TASK
Where a picture appears, leave it out, and transcribe all the lines below exactly.

Items from a dataset
———
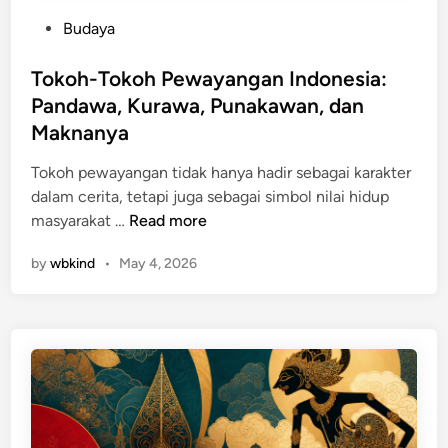
P
Budaya
o
s
Tokoh-Tokoh Pewayangan Indonesia:
t
Pandawa, Kurawa, Punakawan, dan
e
Maknanya
d
i
Tokoh pewayangan tidak hanya hadir sebagai karakter
n
dalam cerita, tetapi juga sebagai simbol nilai hidup
T
masyarakat …
Read more
o
by
wbkind
•
May 4, 2026
k
o
h
-
T
o
k
o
———
RESPONSE BELOW
P
Budaya
o
s
Tokoh-Tokoh Pewayangan Indonesia:
t
Pandawa, Kurawa, Punakawan, dan
e
Maknanya
d
i
Tokoh pewayangan tidak hanya hadir sebagai karakter
n
dalam cerita, tetapi juga sebagai simbol nilai hidup
T
masyarakat …
Read more
o
by
wbkind
•
May 4, 2026
k
o
h
-
T
o
k
o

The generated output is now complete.